"Soapbox delivers on a critical component of the MSN growth strategy of deepening audience engagement by enabling people to participate in the content experience," said Rob Bennett, MSN’s general manager of Entertainment and Video Services in a release. "By adding a user-uploaded video service, we are rounding out our existing investments in commercially produced and original content on MSN Video."
What they aren’t saying is that Microsoft is clearly looking to tap into some of the buzz and industry momentum currently being enjoyed by YouTube and open another front in the company’s online struggle with Google for online viewership and, of course, billions in online advertising dollars.
Microsoft hopes to differentiate Soapbox to video creators through easy-to-use tools, and attract viewers through new waysof discovering and sharing entertaining content. Soapbox organizes videos into 15 categories and enables users to find related videos, subscribe to RSS feeds, and share favorite selections with their friends without interrupting the video they’re watching. (Of course, whether users can effectively multitask enough to watch a video and subscribe to an RSS feed remains another story.) Users are invited to rate and tag videos, share links via email, and embed Soapbox videos right in their own Web sites or blogs.
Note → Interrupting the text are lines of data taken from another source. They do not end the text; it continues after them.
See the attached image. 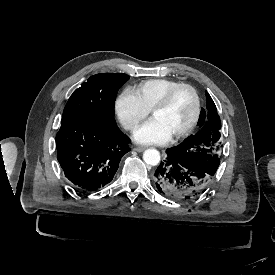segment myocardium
Returning <instances> with one entry per match:
<instances>
[{"label": "myocardium", "mask_w": 275, "mask_h": 275, "mask_svg": "<svg viewBox=\"0 0 275 275\" xmlns=\"http://www.w3.org/2000/svg\"><path fill=\"white\" fill-rule=\"evenodd\" d=\"M180 88H188L192 92V94L194 96V100H195V110H194L193 117H192L191 121L188 123V125L180 132L171 136L169 138L170 141H175V140L184 138L185 136L189 135L191 133V131L194 129V127L196 126V124L200 118V114H201V100H200V96H199L197 89L190 83L182 82V83H177L166 90V92L163 94V96L159 99V101L152 108L151 116L153 117V115L156 112L164 109L169 104L173 94Z\"/></svg>", "instance_id": "f54148a6"}]
</instances>
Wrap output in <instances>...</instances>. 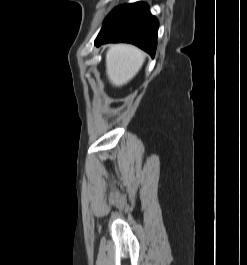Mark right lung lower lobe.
<instances>
[{
	"instance_id": "98d812e1",
	"label": "right lung lower lobe",
	"mask_w": 247,
	"mask_h": 265,
	"mask_svg": "<svg viewBox=\"0 0 247 265\" xmlns=\"http://www.w3.org/2000/svg\"><path fill=\"white\" fill-rule=\"evenodd\" d=\"M158 21L146 3L126 4L116 8L104 21L95 40L97 46L108 42H128L155 55Z\"/></svg>"
}]
</instances>
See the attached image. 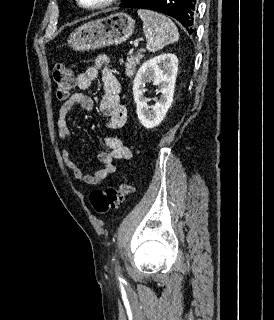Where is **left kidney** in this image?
Wrapping results in <instances>:
<instances>
[{
	"instance_id": "5707ae66",
	"label": "left kidney",
	"mask_w": 274,
	"mask_h": 320,
	"mask_svg": "<svg viewBox=\"0 0 274 320\" xmlns=\"http://www.w3.org/2000/svg\"><path fill=\"white\" fill-rule=\"evenodd\" d=\"M178 72V58L174 54H162L147 60L139 68L133 82V96L140 124L151 130L164 120L174 96L175 80ZM153 82L160 88L159 100L152 110H149L148 98L144 96L146 84Z\"/></svg>"
}]
</instances>
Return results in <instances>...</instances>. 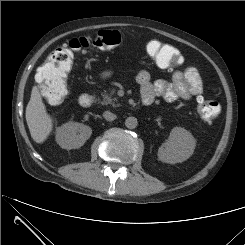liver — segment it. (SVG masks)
<instances>
[{"instance_id": "1", "label": "liver", "mask_w": 245, "mask_h": 245, "mask_svg": "<svg viewBox=\"0 0 245 245\" xmlns=\"http://www.w3.org/2000/svg\"><path fill=\"white\" fill-rule=\"evenodd\" d=\"M26 121L31 137L36 143H43L52 131V119L46 112L37 86H33L31 91L30 101L26 107Z\"/></svg>"}]
</instances>
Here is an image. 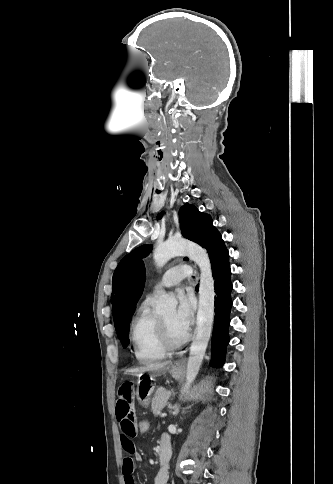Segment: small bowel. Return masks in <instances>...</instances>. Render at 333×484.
I'll list each match as a JSON object with an SVG mask.
<instances>
[{"label":"small bowel","instance_id":"small-bowel-1","mask_svg":"<svg viewBox=\"0 0 333 484\" xmlns=\"http://www.w3.org/2000/svg\"><path fill=\"white\" fill-rule=\"evenodd\" d=\"M135 387L132 382H123L117 394L115 405L116 418L121 429V444L126 456L122 461V472L125 484H135L134 469L135 462L142 460L141 455L136 452L134 438L137 432V415L135 410ZM162 439H168L164 436ZM168 481L167 468H161L155 476L154 484H166Z\"/></svg>","mask_w":333,"mask_h":484}]
</instances>
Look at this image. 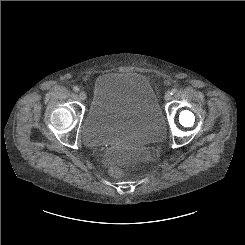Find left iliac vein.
I'll list each match as a JSON object with an SVG mask.
<instances>
[{
  "mask_svg": "<svg viewBox=\"0 0 245 245\" xmlns=\"http://www.w3.org/2000/svg\"><path fill=\"white\" fill-rule=\"evenodd\" d=\"M164 99H165L166 101H169V100L171 99V94H170L169 92L166 93L165 96H164Z\"/></svg>",
  "mask_w": 245,
  "mask_h": 245,
  "instance_id": "left-iliac-vein-1",
  "label": "left iliac vein"
}]
</instances>
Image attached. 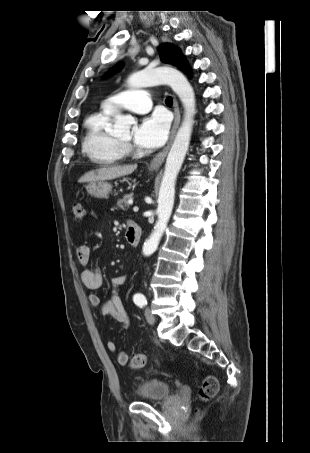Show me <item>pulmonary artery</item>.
Segmentation results:
<instances>
[{"label": "pulmonary artery", "instance_id": "e3ab8cb5", "mask_svg": "<svg viewBox=\"0 0 310 453\" xmlns=\"http://www.w3.org/2000/svg\"><path fill=\"white\" fill-rule=\"evenodd\" d=\"M151 98L147 91L128 90L119 92L103 103V107L112 112L118 108H125L132 112L143 114L151 109Z\"/></svg>", "mask_w": 310, "mask_h": 453}]
</instances>
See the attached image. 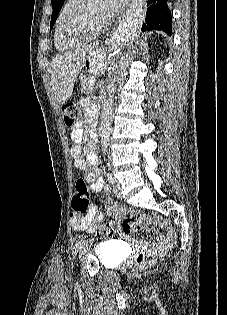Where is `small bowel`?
Segmentation results:
<instances>
[{"label":"small bowel","instance_id":"obj_1","mask_svg":"<svg viewBox=\"0 0 227 315\" xmlns=\"http://www.w3.org/2000/svg\"><path fill=\"white\" fill-rule=\"evenodd\" d=\"M71 139L73 145L70 150V154L73 158L74 167L84 174V180L90 185V188L94 192H98L103 188V178L98 168V161L96 156L95 147L90 144L87 148V160H84L82 154V139L83 129L80 124L75 125L71 131ZM104 199L106 202V210L110 215L119 216L122 213V209L113 204L110 199V195L105 193ZM104 219V215L96 206H92L88 209L84 216L73 215L71 218V226L76 231L92 232L95 226L101 223ZM162 228L165 230V235L159 237L150 247L151 251H158L170 246L174 241V233L170 225L166 222L161 223Z\"/></svg>","mask_w":227,"mask_h":315}]
</instances>
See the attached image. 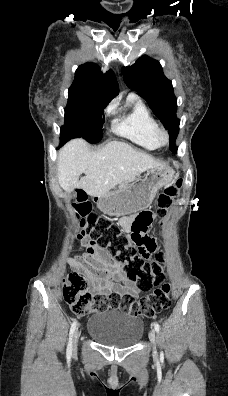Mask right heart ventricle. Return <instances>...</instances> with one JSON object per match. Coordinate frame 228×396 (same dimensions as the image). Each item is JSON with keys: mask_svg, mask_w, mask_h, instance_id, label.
<instances>
[{"mask_svg": "<svg viewBox=\"0 0 228 396\" xmlns=\"http://www.w3.org/2000/svg\"><path fill=\"white\" fill-rule=\"evenodd\" d=\"M128 112L114 124L113 130L120 136L148 150L158 146L154 140V131L158 123L147 106L134 95L127 98Z\"/></svg>", "mask_w": 228, "mask_h": 396, "instance_id": "e07e8e85", "label": "right heart ventricle"}]
</instances>
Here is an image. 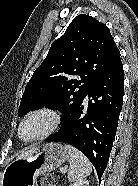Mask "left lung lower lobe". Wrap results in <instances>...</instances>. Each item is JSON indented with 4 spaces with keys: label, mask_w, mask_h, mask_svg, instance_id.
I'll list each match as a JSON object with an SVG mask.
<instances>
[{
    "label": "left lung lower lobe",
    "mask_w": 138,
    "mask_h": 186,
    "mask_svg": "<svg viewBox=\"0 0 138 186\" xmlns=\"http://www.w3.org/2000/svg\"><path fill=\"white\" fill-rule=\"evenodd\" d=\"M123 91L124 76L120 59L89 88L86 96L92 99H89L88 105L84 107L82 101L59 132L46 141L68 143L80 150L94 165L101 179L113 146Z\"/></svg>",
    "instance_id": "obj_1"
}]
</instances>
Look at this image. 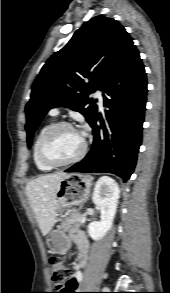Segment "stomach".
Masks as SVG:
<instances>
[{
  "label": "stomach",
  "instance_id": "stomach-1",
  "mask_svg": "<svg viewBox=\"0 0 170 293\" xmlns=\"http://www.w3.org/2000/svg\"><path fill=\"white\" fill-rule=\"evenodd\" d=\"M91 185L92 177L89 175L67 174L56 192L57 215L63 216L68 208L83 204L89 198ZM47 241L49 248L58 254L66 252L70 244L67 235L62 230L51 231Z\"/></svg>",
  "mask_w": 170,
  "mask_h": 293
}]
</instances>
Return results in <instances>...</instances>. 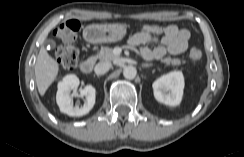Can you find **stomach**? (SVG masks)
<instances>
[{
  "label": "stomach",
  "instance_id": "obj_1",
  "mask_svg": "<svg viewBox=\"0 0 244 157\" xmlns=\"http://www.w3.org/2000/svg\"><path fill=\"white\" fill-rule=\"evenodd\" d=\"M125 35L124 24H91L84 29V38L93 44L117 42Z\"/></svg>",
  "mask_w": 244,
  "mask_h": 157
}]
</instances>
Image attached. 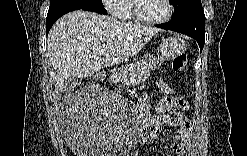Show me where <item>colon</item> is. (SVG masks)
I'll list each match as a JSON object with an SVG mask.
<instances>
[{
  "mask_svg": "<svg viewBox=\"0 0 247 156\" xmlns=\"http://www.w3.org/2000/svg\"><path fill=\"white\" fill-rule=\"evenodd\" d=\"M186 65V54H179L172 61V69L175 72H182ZM170 106H174V101H171V98H159V101H155V104L151 107V112H156L155 120L159 121L160 118H164L165 114L161 113L162 109H170Z\"/></svg>",
  "mask_w": 247,
  "mask_h": 156,
  "instance_id": "1",
  "label": "colon"
}]
</instances>
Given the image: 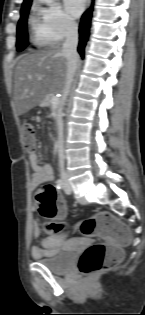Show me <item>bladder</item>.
<instances>
[{"mask_svg": "<svg viewBox=\"0 0 145 315\" xmlns=\"http://www.w3.org/2000/svg\"><path fill=\"white\" fill-rule=\"evenodd\" d=\"M67 249L79 248H65L51 258L41 259L40 262L53 273H64L72 267L75 258V256H67Z\"/></svg>", "mask_w": 145, "mask_h": 315, "instance_id": "31cf9c89", "label": "bladder"}]
</instances>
Video creators might appreciate single-step uploading. In a somewhat unusual move towards acknowledging not everyone uses Windows or Microsoft software, Soapbox says it accepts all major digital video formats, and works with Firefox on Windows and Mac OS X.
Microsoft says it will remove any copyrighted material illegally uploaded to the service once alerted by the rights holder, which is a policy remarkably similar to YouTube. Soapbox won’t carry any ads during its testing period, but when the service (ahem) goes "live" in the next six months or so, yo can bet Redmond will have worked on monetizing the site.